[[ Data to process, beginning ]]

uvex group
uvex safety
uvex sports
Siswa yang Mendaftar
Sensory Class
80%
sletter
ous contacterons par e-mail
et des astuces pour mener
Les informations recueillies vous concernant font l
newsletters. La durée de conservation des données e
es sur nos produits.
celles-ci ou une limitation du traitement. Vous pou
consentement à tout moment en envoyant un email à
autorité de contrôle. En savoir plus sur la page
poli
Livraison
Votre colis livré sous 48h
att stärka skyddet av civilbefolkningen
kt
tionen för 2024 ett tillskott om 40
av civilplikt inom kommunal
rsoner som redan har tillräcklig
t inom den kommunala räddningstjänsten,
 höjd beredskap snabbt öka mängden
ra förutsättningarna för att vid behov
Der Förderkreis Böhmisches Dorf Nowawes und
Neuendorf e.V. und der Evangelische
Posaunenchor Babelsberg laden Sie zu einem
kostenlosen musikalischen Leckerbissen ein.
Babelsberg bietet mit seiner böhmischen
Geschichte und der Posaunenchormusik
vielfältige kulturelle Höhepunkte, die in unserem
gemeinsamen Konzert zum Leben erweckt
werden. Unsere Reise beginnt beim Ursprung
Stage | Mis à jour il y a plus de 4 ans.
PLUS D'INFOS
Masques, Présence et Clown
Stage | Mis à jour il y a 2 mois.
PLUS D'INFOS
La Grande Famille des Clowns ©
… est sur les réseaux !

[[ Data to process, end ]]
[[ Data to process, beginning ]]

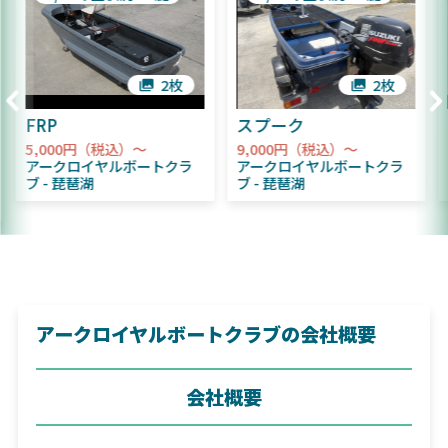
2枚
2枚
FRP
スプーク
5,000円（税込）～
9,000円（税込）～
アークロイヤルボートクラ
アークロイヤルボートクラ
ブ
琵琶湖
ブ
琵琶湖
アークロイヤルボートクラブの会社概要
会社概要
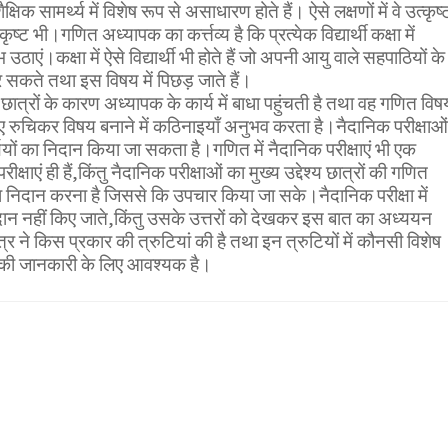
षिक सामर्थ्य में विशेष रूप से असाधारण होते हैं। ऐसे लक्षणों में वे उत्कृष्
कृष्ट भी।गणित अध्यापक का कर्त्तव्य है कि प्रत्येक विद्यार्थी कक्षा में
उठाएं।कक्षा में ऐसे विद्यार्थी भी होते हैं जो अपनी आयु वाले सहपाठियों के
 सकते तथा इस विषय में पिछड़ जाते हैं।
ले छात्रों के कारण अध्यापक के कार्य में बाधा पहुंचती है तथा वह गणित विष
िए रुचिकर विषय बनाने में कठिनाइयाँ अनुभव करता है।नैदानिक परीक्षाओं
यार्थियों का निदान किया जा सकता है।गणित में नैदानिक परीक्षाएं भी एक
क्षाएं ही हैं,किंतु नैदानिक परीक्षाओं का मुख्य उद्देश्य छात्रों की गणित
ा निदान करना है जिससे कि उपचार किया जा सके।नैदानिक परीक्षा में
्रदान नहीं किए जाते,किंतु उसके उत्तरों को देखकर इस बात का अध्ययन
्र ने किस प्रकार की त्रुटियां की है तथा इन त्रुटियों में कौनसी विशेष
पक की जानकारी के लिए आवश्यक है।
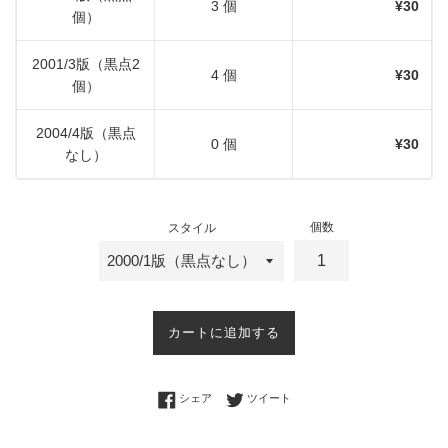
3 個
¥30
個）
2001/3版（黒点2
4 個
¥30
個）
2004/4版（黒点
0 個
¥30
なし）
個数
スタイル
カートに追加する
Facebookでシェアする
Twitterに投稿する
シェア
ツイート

[[ Data to process, end ]]

▶ [Exercise requirements] Count each line of the listing that contains "Babelsberg" and give the count alone.

▶ [Written solution] 2